Great stuff Alex! thanks for the pictures. It does sound and look like you get real value for more and that is good in anybody's book. Nice one, chuffed for you :thumb:

Cheers
Ben


----------



## Alex_225 (Feb 7, 2008)

Thanks Ben, the Mrs dropped me at the station for work this morning and I'm still impressed.

I know it's novel in terms of size and driving position etc but the purposeful look of it I'm really liking.


----------



## T.D.K (Mar 16, 2011)

I think it looks great :thumb:

The interior looks good too and as the parts are all Renault and quite old, they should prove to be durable and reliable as they are tried and tested.


----------



## Vote 4 Pedro (Jul 6, 2013)

I think it's a great buy, some cars will lose more in the first year than the basic one costs, 
as long as your ok with what it is and what to expect out of it. It's a lot of car for the money.
I'd have one no problem
Good luck with it mate.


----------



## bidderman1969 (Oct 20, 2006)

i've always liked these, and as said before, would love one as a taxi (you should see some of the crappy roads we have to drive up)


----------



## Alex_225 (Feb 7, 2008)

Well for crappy roads this car is ideal, it eats up pot holes and bumps like nothing I've ever owned. 

Admittedly I can't say how much better it is over it's rivals but from what I'm used it's got a great ride.


----------



## ardandy (Aug 18, 2006)

I think the main issue will be resale time as it'll be worth about 50p out if warranty. 

Reckon £3000 as a 3 year old trade in.


----------



## Alex_225 (Feb 7, 2008)

We considered that but we're in no rush to sell it. Were actually considering paying for the extended warrant to make it 5 years. 

Will wait and see as these cars have been surprisingly popular, as in Renault received 3,000 more orders than they anticipated. There were examples of these cars selling pre-registered for more than they would be new at one point.

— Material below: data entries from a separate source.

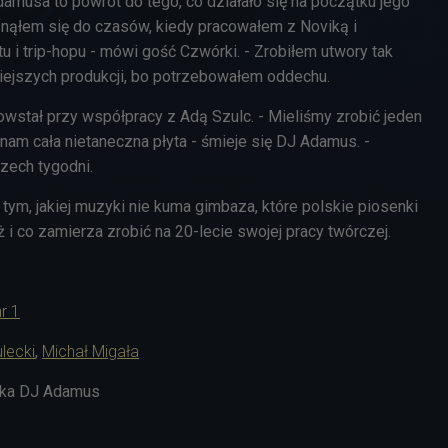
musa to powrót do tego, co działało się na początku jego
ofnąłem się do czasów, kiedy pracowałem z Noviką i
tu i trip-hopu - mówi gość Czwórki. - Zrobiłem utwory tak
ejszych produkcji, bo potrzebowałem oddechu.
owstał przy współpracy z Adą Szulc. - Mieliśmy zrobić jeden
nam cała nietaneczna płyta - śmieje się DJ Adamus. -
rzech tygodni.
 tym, jakiej muzyki nie kuma gimbaza, które polskie piosenki
i co zamierza zrobić na 20-lecie swojej pracy twórczej.
r 1
ulecki
,
Michał Migała
aka DJ Adamus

The proof in the pudding is in the tasting though.


----------



## transtek (Mar 2, 2007)

Nice looking soft roader IMHO. Here they are marketed as Renault Dusters, so if you want to be a bit different and change the grill/boot badges to Renault, I could probably get some for you from the dealers! (no idea of price mind!).


----------



## hibberd (Jul 5, 2006)

Look a fine piece of kit..I have a feeling it might be like the skoda was a few years ago, no one loved it but it proved itself to be a fine car well built and is now probably one of the best VAG vehicles on the road. As to basic..I rememebr the triumph herald when a heater was an optional extra. it amazes me how people get lost in the extras. I had an Audi A8, which had everything on it, they were hardly used by me as once I had adjusted it I never re-adjusted it. I wonder if they are not really pointless versus hand operation. But my opinion. Your duster looks like a very fine car, its getting a good name here in Holland..


----------



## Alex_225 (Feb 7, 2008)

transtek said:


> Nice looking soft roader IMHO. Here they are marketed as Renault Dusters, so if you want to be a bit different and change the grill/boot badges to Renault, I could probably get some for you from the dealers! (no idea of price mind!).

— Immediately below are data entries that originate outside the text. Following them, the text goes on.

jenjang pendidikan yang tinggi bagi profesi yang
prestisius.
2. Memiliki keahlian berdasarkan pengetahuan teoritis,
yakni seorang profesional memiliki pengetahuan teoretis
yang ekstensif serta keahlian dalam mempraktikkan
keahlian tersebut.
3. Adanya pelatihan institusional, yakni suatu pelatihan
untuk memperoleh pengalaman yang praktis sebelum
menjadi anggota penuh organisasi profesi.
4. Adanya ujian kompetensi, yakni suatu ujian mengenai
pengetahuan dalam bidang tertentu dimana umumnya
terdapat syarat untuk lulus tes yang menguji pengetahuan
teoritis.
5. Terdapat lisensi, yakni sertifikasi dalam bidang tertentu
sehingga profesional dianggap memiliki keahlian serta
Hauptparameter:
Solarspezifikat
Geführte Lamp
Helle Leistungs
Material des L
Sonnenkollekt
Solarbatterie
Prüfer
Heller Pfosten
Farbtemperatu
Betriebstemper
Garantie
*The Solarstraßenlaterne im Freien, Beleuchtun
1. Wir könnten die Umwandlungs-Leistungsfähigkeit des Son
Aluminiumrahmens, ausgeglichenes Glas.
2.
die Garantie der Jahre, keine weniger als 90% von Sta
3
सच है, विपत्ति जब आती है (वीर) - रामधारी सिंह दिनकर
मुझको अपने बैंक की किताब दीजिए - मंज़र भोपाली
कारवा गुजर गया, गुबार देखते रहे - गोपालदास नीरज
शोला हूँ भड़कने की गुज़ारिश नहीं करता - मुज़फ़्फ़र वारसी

Funnily enough I had been looking at the Renault grills and things on E-bay.

Only really need a rear badge, front grille and alloy wheel badges and it would be a Renault as it is in other countries. :thumb:


----------



## bidderman1969 (Oct 20, 2006)

Alex_225 said:


> Funnily enough I had been looking at the Renault grills and things on E-bay.
> 
> Only really need a rear badge, front grille and alloy wheel badges and it would be a Renault as it is in other countries. :thumb:


Do it, you know you want to :lol:


----------



## Kiashuma (May 4, 2011)

andy monty said:


> has it got a diff lock?


Would guess not :thumb:

Cracking motor tho, would love one. That mpg is good too, only getting 34 in my 2004 santa fe.


----------



## CzechRich (Jul 25, 2008)

We just have to learn to pronounce Dacia properly now.

Its Daachia, not Daceya as James May says.

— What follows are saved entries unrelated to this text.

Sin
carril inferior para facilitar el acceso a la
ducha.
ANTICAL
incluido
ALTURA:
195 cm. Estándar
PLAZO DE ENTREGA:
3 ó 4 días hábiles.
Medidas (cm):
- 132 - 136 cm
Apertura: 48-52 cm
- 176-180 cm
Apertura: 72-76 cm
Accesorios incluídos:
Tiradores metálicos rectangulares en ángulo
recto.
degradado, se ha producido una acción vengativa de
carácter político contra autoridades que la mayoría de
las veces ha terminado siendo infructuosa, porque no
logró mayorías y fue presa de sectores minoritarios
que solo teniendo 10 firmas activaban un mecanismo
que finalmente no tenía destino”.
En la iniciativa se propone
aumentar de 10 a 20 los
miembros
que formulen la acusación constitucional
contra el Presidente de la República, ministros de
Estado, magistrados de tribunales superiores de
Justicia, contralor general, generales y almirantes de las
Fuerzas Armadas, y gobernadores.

Residuals dont look too bad. All the PCPs I can find show the laurate dci model at £5000 after 4 years, so based on list of £15k, thats £10k over 4 years, so £200 a month, so not too bad.


----------



## Alex_225 (Feb 7, 2008)

If that's correct on the residuals then actually it's not much worse than the Twingo 133 my Mrs had before. 

Also being the Laureate dci with 4WD it is generally the more appealing model. 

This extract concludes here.